* **Work task**:
Without reproducing any picture, copy the records word for word.

[Saved data entries]
· · ·

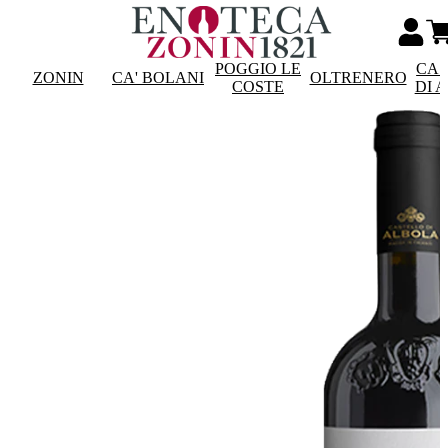
POGGIO LE
CAS
ZONIN
CA' BOLANI
OLTRENERO
COSTE
DI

· · ·

* **Output**:
POGGIO LE
CAS
ZONIN
CA' BOLANI
OLTRENERO
COSTE
DI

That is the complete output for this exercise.